Comparative example 1:The modified SSZ-13 molecular sieve selective reduction catalyst of copper
A kind of modified SSZ-13 molecular sieve selective reduction catalysts of copper, are prepared from by following methods:
(1) eutectic molecular sieve is prepared:By 1.46g SB powder (German Sasol companies, Al2O3% >=70%) be added to 1008.00g
In deionized water, stirring 0.5h after, be added dropwise 798.90g mass fraction be 25% N, N, N- trimethyl adamantane aqueous ammonium
(R1) 30.82g NaOH (purity 96%, Tianjin Kermel Chemical Reagent Co., Ltd.), are added Jing after being sufficiently stirred for,
Stirring 0.5h, adds 122.62g white carbon (SiO2% >=70%), 2~3h is stirred, 7.21g is added after being thoroughly mixed
SSZ-13 crystal seeds, in being fitted into teflon-lined steel bomb, crystallization 72h at 170 DEG C;After the completion of reaction, will
Product is washed with deionized, and 12h roasting 12h at 580 DEG C is dried at 120 DEG C and obtains molecular sieve solid powder;
The mol ratio of raw material is:Na2O:Al2O3:SiO2:H2O:R1 is 68.0:1.0:200.0:5600.0:108.0;
(2) hydrogen type molecular sieve is prepared:Taking the molecular sieve solid powder 15g that step (1) obtains, to be added to 1500mL ammonium nitrate molten
In liquid (1.0mol/L), 12h is exchanged under 80 DEG C of water bath conditions, fully wash and filter, then repeated above-mentioned ammonium ion and exchange
3 times, 12h is dried at 120 DEG C, in 550 DEG C of roasting 4h, obtains Hydrogen SSZ-13/Analcime eutectic molecular sieves;
(3) copper modified hydrogen molecular sieve:The molecular sieve 15g for taking step (2) synthesis is added to 21.24ml concentration for 1.0mol/L
Cu (NO3)2·3H2In the O aqueous solution;Dust technology is added dropwise in above-mentioned solution and adjusts its pH to 2.9, inserted after stirring resistance to
In heat container, and it is put into together in the drier with pressure-reducing valve;The pressure in drier is extracted into below 10Torr with vavuum pump
Afterwards, room temperature carries out the degassing process of 1 hour, then after 90 DEG C of dryings 24 hours, by dried sample in normal atmosphere
In 550 DEG C of roasting temperatures 3 hours under pressure conditions;Then it is classified with the screen cloth of 40 mesh, is obtained modified point of described copper
Son sieve, copper modified molecular screen prepared by icp analysis result, copper (II) ion accounts for the 3.0% of copper modified molecular screen gross weight, i.e. copper and bears
Carrying capacity is 3.0wt%, and the XRD of the molecular sieve is as shown in Figure 2;
(4) the copper modified molecular screen that 15g steps (3) are obtained is taken, with the commercially available Ludox of 3.25g (silica quality content
For 20wt%) and 19.01g deionized waters be well mixed the catalyst slurry for being fabricated to that solid content is 42.0wt%, and passed through
Infusion process is coated on the cellular porous regular material (#300cpsi, diameter 21mm, length 20mm) of cordierite system, with pressure
Contracting air blows unnecessary slurry droplet off, is dried 24 hours at 110 DEG C, copper is prepared into after roasting 2h under the conditions of 500 DEG C and is modified
SCR catalyst, the load capacity on regular material is 230g/L, is labeled as CHA-SCR-1.

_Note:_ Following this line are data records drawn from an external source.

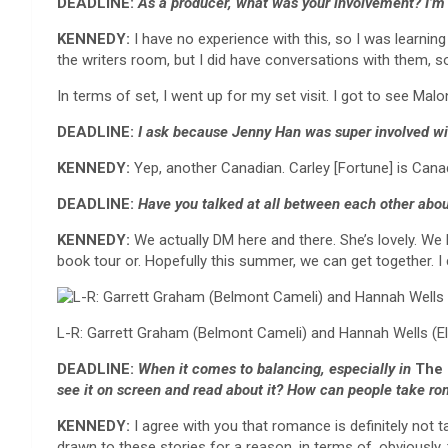
DEADLINE:
As a producer, what was your involvement? I’m
KENNEDY:
I have no experience with this, so I was learnin
the writers room, but I did have conversations with them, 
In terms of set, I went up for my set visit. I got to see Ma
DEADLINE:
I ask because
Jenny Han was super involved w
KENNEDY:
Yep, another Canadian. Carley [Fortune] is Canad
DEADLINE:
Have you talked at all between each other abo
KENNEDY:
We actually DM here and there. She’s lovely. We
book tour or. Hopefully this summer, we can get together. I c
L-R: Garrett Graham (Belmont Cameli) and Hannah Wells (E
DEADLINE:
When it comes to balancing, especially in
The 
see it on screen and read about it? How can people take r
KENNEDY:
I agree with you that romance is definitely not t
drawn to these stories for a reason, in terms of, obviously,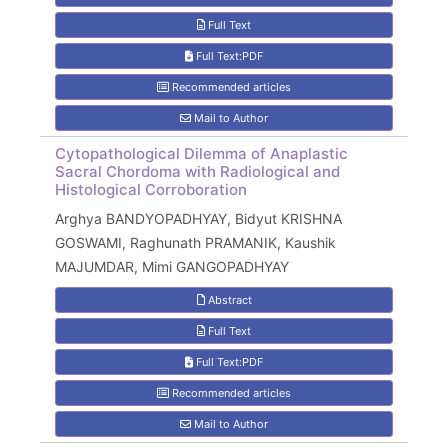
Full Text
Full Text:PDF
Recommended articles
Mail to Author
Cytopathological Dilemma of Anaplastic
Sacral Chordoma with Radiological and
Histological Corroboration
Arghya BANDYOPADHYAY, Bidyut KRISHNA
GOSWAMI, Raghunath PRAMANIK, Kaushik
MAJUMDAR, Mimi GANGOPADHYAY
Abstract
Full Text
Full Text:PDF
Recommended articles
Mail to Author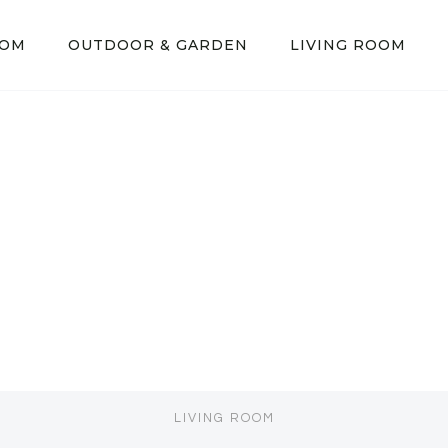
OOM
OUTDOOR & GARDEN
LIVING ROOM
LIVING ROOM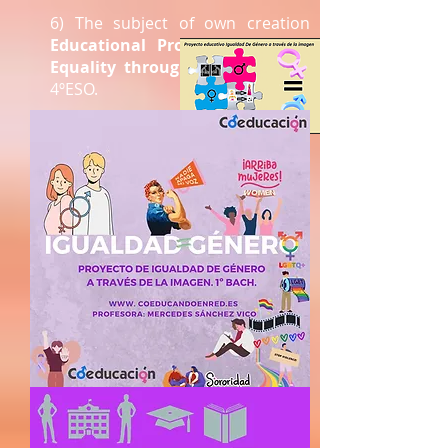
6) The subject of own creation
Educational Project of Gender
Equality through the image
for
4ºESO.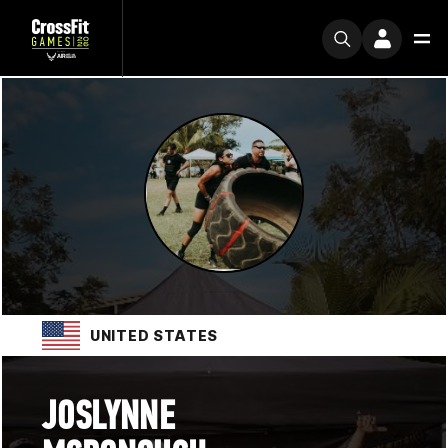
UNITED STATES
JOSLYNNE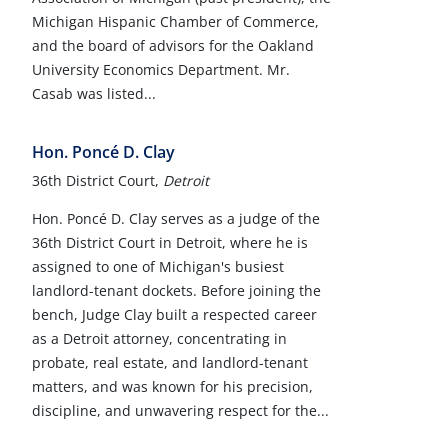
Michigan Hispanic Chamber of Commerce,
and the board of advisors for the Oakland
University Economics Department. Mr.
Casab was listed...
Hon. Poncé D. Clay
36th District Court,
Detroit
Hon. Poncé D. Clay serves as a judge of the
36th District Court in Detroit, where he is
assigned to one of Michigan's busiest
landlord-tenant dockets. Before joining the
bench, Judge Clay built a respected career
as a Detroit attorney, concentrating in
probate, real estate, and landlord-tenant
matters, and was known for his precision,
discipline, and unwavering respect for the...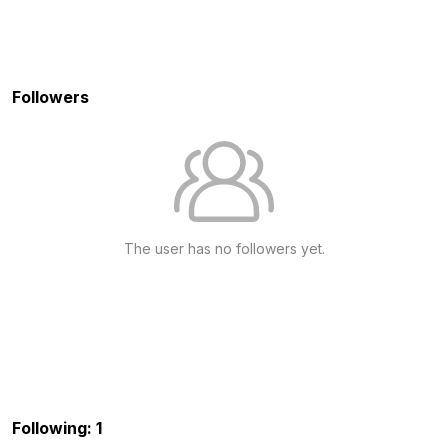
Followers
The user has no followers yet.
Following: 1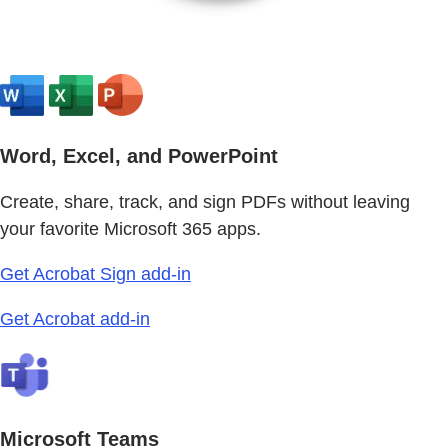
Word, Excel, and PowerPoint
Create, share, track, and sign PDFs without leaving
your favorite Microsoft 365 apps.
Get Acrobat Sign add-in
Get Acrobat add-in
Microsoft Teams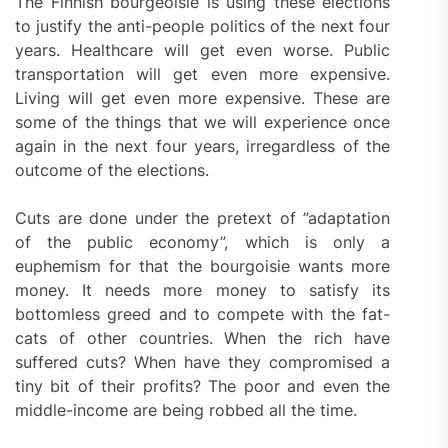
The Finnish bourgeoisie is using these elections
to justify the anti-people politics of the next four
years. Healthcare will get even worse. Public
transportation will get even more expensive.
Living will get even more expensive. These are
some of the things that we will experience once
again in the next four years, irregardless of the
outcome of the elections.
Cuts are done under the pretext of ”adaptation
of the public economy”, which is only a
euphemism for that the bourgoisie wants more
money. It needs more money to satisfy its
bottomless greed and to compete with the fat-
cats of other countries. When the rich have
suffered cuts? When have they compromised a
tiny bit of their profits? The poor and even the
middle-income are being robbed all the time.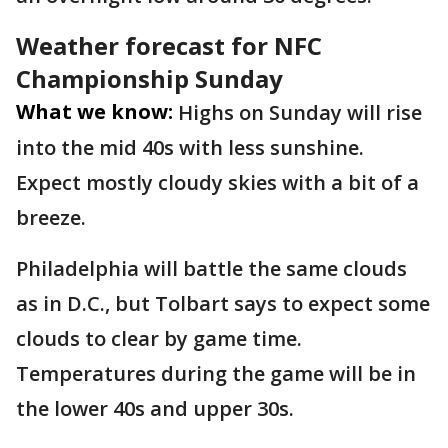
Weather forecast for NFC
Championship Sunday
What we know:
Highs on Sunday will rise
into the mid 40s with less sunshine.
Expect mostly cloudy skies with a bit of a
breeze.
Philadelphia will battle the same clouds
as in D.C., but Tolbart says to expect some
clouds to clear by game time.
Temperatures during the game will be in
the lower 40s and upper 30s.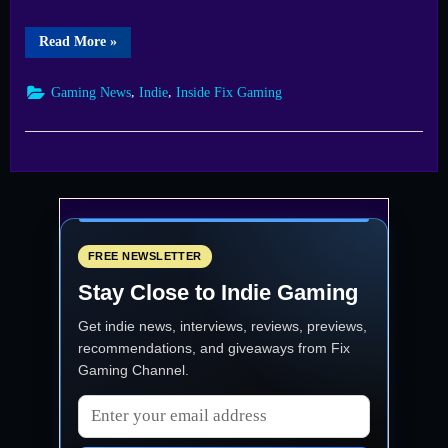
“A
Read More
»
Week
of
Wonders
,
,
Gaming News
Indie
Inside Fix Gaming
Dive
Into
the
Fix
Indie
Games
Showcase
Schedule”
FREE NEWSLETTER
Stay Close to Indie Gaming
Get indie news, interviews, reviews, previews,
recommendations, and giveaways from
Fix
Gaming Channel
.
Email address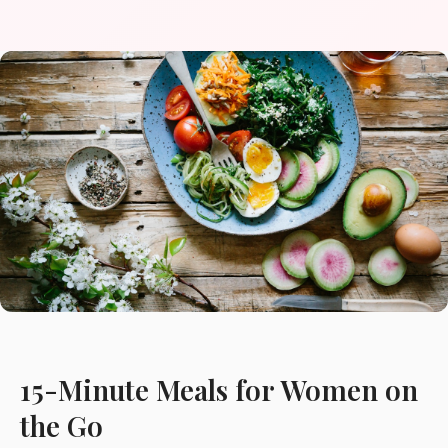
15-Minute Meals for Women on
the Go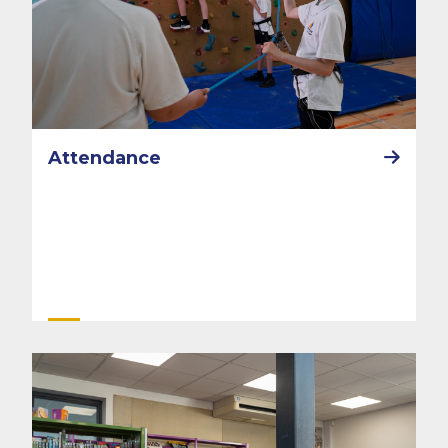
Attendance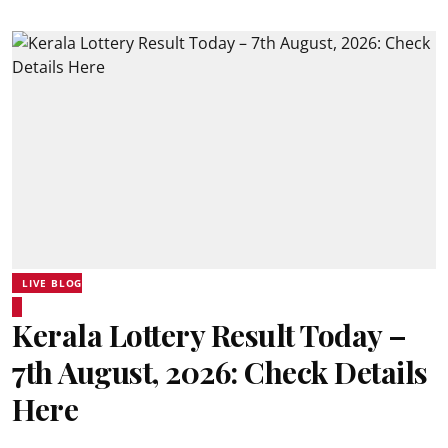
LIVE BLOG
Kerala Lottery Result Today –
7th August, 2026: Check Details
Here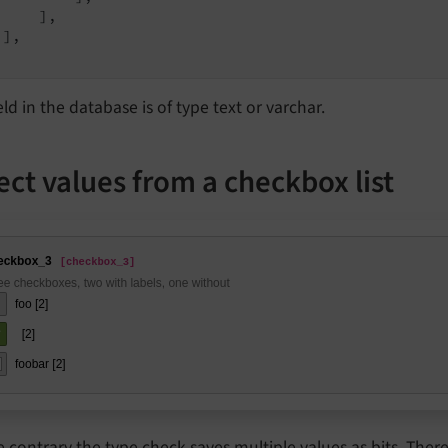
    ],

],

eld in the database is of type text or varchar.
ect values from a checkbox list
e contrary the type
check
saves multiple values as bits. Theref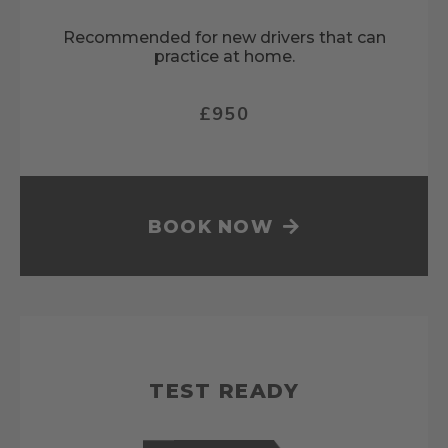
Recommended for new drivers that can
practice at home.
£950
BOOK NOW
TEST READY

Comparative example 2:The modified beta-molecular sieve selective reduction catalyst of synthesis copper
A kind of modified beta-molecular sieve selective reduction catalyst of copper, is prepared from by following methods:
(1) the NaOH aqueous solution is added in cataloid (silica quality content is 30wt%), is sufficiently stirred for
Al (NO are added afterwards3)3The aqueous solution of the 9H2O aqueous solution and TEAOH (TEAOH contents 35wt%), it is anti-after being sufficiently stirred for
The mol ratio for answering mixture, raw material is:Na2O:Al2O3:SiO2:H2O:TEAOH is 21.0:1.0:300.0:4000.0:
150.0;
(2) above-mentioned reactant mixture is put into polytetrafluoroethylcontainer container, closed self-generated pressure heats 72h under the conditions of 155 DEG C;
Then be centrifuged, wash, 120 DEG C be dried 12h, roasting 4 hours removes mould at 550 DEG C under normal atmosphere pressure
Plate;With SiO in icp analysis product2:A12O3Mol ratio be 29:1, the XRD analysis products is with BEA type structures
Beta-molecular sieve, as shown in Figure 3;
(3) the beta-molecular sieve powder of 10g is added in 1000mL ammonium nitrate solutions (1.0mol/L), under the conditions of 80 DEG C
Process carries out ion exchange in 24 hours, fully washs and filters, and then repeats above-mentioned ammonium ion and exchanges 3 times, does at 120 DEG C
Dry 24h, after roasting 4 hours, hydrogenation synthesis β zeolite molecules are obtained at 550 DEG C by zeolite molecular sieve under normal atmosphere pressure
Sieve;
(4) 35g copper acetate (Cu are dissolved in 3500g deionized waters2(CH3COO)4·H2O) 35g, obtains pH for 2.8
Copper acetate (II) deionized water solution;In above-mentioned copper acetate (II) in the aqueous solution, hydrogenation synthesis zeolite molecular sieve 300g is added,
After stirring 2 hours at 80 DEG C, filtered, separation of solid and liquid;Hydrogenation synthesis zeolite molecular sieve after separation of solid and liquid is with 40 DEG C
3500g pure water is cleaned, and filtration is repeated and cleans, until the pH value of detergent remover is 6~7;Then, dry at 120 DEG C
Filter material 12h, roasting 2 hours at 550 DEG C;After being classified with the mesh screen of 40 mesh, the modified beta-molecular sieve of copper is obtained,
The XRD of the molecular sieve is as shown in Figure 3;The beta-molecular sieve that copper prepared by icp analysis is modified, copper (II) ion accounts for the modified β of copper
The 3.0% of molecular sieve gross weight, i.e. copper load capacity are 3.0wt%;
(5) the copper modified molecular screen that 15g steps (4) are obtained is taken, with the commercially available Ludox of 4.32g (silica quality content
For 20wt%) and 15.93g deionized waters be well mixed the catalyst slurry for being fabricated to that solid content is 45.0wt%, and passed through
Infusion process is coated on the cellular porous regular material (#300cpsi, diameter 21mm, length 20mm) of cordierite system, with pressure
Contracting air blows unnecessary slurry droplet off, is dried 24 hours at 105 DEG C, copper is prepared into after roasting 2h under the conditions of 500 DEG C and is modified
SCR catalyst, the load capacity on regular material is 224g/L, is designated as BEA-SCR-2.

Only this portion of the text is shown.